--- How to complete this task ---
Please return every line below that contains the string "jest".

________________

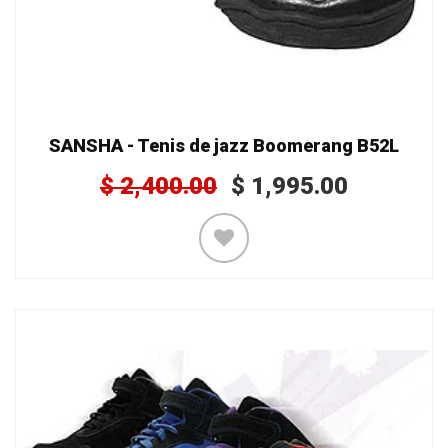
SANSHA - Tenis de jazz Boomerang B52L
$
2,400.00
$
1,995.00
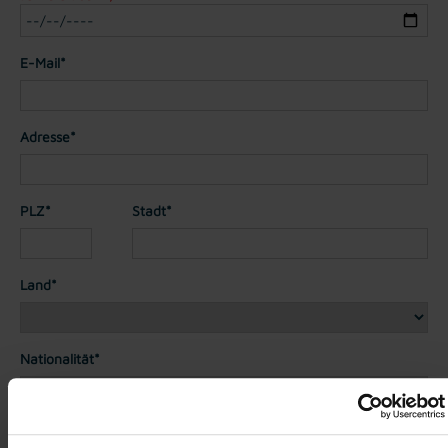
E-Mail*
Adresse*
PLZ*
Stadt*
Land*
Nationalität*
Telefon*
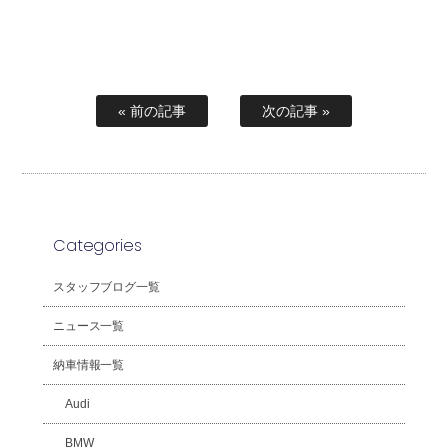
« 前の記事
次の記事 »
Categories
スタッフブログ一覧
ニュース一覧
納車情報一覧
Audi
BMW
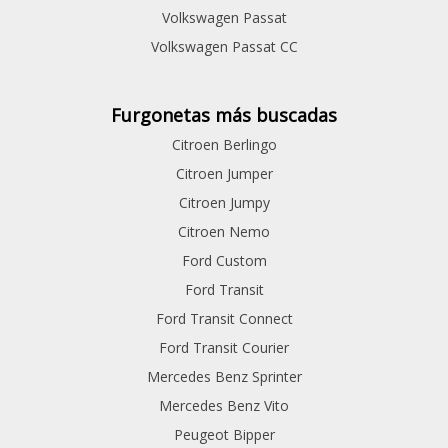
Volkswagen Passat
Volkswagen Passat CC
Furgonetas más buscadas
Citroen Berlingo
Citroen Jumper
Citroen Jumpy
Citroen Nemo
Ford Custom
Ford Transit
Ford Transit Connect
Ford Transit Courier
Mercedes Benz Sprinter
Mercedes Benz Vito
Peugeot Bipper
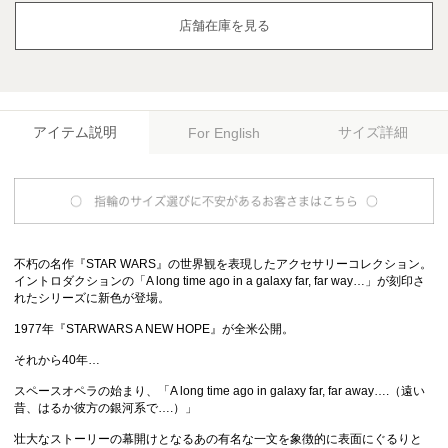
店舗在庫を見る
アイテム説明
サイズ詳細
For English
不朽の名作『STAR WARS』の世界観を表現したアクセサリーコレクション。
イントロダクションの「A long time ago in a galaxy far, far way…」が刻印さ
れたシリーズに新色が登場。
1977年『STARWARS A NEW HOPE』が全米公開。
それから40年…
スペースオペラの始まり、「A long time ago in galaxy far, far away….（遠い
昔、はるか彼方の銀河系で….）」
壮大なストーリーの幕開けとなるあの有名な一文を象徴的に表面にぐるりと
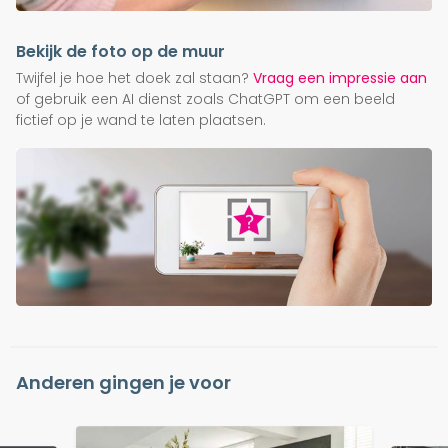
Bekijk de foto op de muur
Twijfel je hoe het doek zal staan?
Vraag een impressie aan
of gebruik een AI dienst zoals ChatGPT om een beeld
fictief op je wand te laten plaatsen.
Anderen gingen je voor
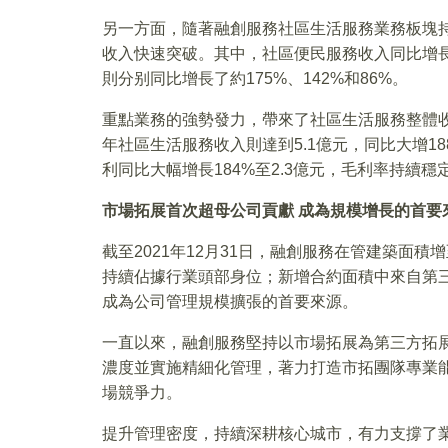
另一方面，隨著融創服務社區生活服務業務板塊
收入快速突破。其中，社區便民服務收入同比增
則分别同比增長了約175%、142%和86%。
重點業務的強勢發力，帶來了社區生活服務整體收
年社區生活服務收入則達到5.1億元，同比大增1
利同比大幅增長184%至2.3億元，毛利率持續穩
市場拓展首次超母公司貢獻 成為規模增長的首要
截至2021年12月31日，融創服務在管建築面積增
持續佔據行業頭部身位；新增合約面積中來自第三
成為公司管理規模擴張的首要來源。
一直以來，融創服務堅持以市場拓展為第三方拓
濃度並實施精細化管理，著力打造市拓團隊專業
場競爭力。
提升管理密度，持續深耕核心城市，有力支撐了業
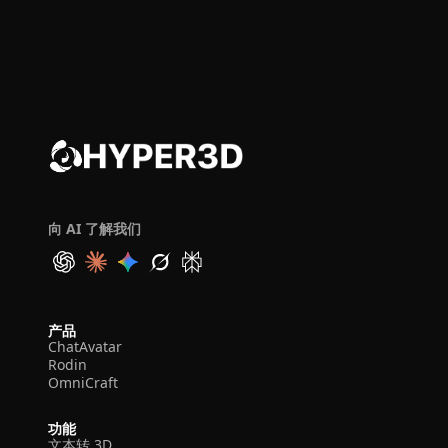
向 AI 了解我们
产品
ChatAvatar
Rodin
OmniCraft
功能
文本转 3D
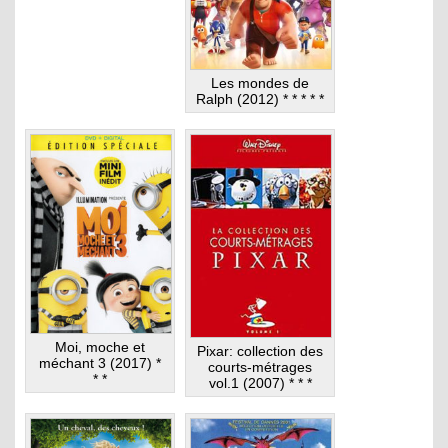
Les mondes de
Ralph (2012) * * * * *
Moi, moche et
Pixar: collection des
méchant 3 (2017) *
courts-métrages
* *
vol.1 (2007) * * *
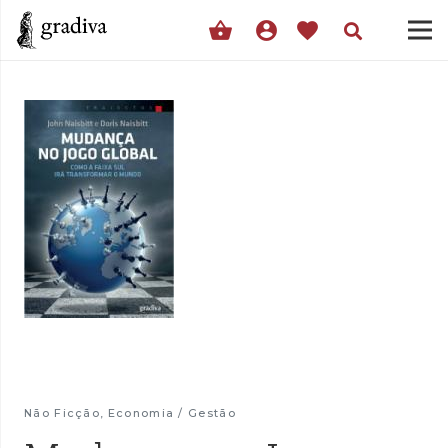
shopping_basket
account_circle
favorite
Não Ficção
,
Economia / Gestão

________________

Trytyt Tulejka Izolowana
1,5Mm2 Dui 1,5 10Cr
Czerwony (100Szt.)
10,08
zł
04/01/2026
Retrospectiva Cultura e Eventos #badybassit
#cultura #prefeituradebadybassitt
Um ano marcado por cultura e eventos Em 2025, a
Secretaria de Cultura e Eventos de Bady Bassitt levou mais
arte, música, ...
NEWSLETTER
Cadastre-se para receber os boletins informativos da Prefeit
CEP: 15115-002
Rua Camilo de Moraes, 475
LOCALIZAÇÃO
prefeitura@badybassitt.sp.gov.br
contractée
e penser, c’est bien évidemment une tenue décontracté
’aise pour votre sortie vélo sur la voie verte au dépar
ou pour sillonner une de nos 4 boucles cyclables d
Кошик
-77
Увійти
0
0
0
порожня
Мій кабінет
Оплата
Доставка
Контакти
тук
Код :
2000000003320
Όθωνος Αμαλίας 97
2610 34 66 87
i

________________

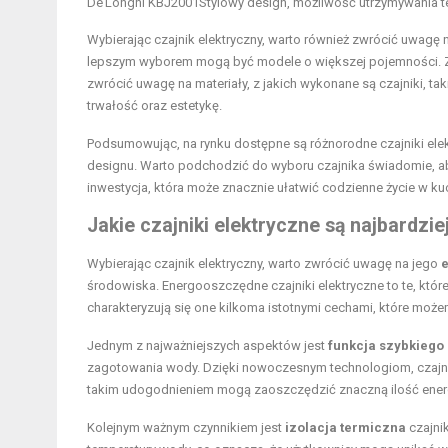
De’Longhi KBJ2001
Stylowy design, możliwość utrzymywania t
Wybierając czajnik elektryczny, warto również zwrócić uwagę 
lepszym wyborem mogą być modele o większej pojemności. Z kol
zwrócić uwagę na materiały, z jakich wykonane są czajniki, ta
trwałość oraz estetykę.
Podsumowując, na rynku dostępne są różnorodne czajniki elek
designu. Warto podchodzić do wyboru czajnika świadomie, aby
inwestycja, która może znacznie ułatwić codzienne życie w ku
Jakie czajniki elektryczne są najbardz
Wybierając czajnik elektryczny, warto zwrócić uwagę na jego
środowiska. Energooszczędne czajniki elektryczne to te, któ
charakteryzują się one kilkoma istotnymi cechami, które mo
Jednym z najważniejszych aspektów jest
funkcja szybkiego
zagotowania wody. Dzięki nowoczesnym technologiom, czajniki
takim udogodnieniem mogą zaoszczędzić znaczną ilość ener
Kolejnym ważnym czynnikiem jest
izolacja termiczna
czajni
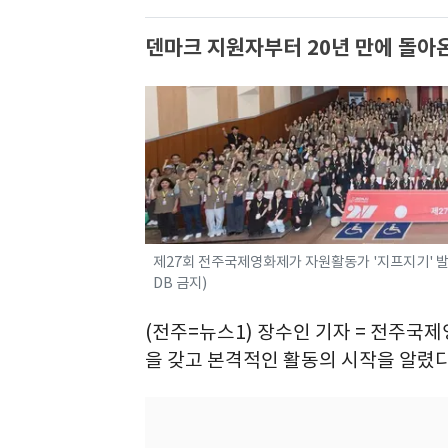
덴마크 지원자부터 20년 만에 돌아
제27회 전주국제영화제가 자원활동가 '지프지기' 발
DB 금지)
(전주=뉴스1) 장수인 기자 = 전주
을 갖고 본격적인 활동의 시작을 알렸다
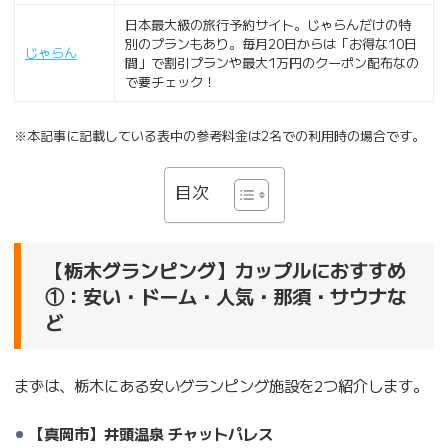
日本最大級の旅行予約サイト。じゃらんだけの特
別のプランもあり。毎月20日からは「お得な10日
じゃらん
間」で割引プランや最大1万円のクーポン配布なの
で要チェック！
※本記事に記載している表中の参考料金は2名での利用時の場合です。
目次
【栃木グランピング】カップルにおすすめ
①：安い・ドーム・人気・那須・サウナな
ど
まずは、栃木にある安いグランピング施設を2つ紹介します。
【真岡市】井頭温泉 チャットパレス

________________

--- Answer to this problem ---
Jednym z najważniejszych aspektów jest
Kolejnym ważnym czynnikiem jest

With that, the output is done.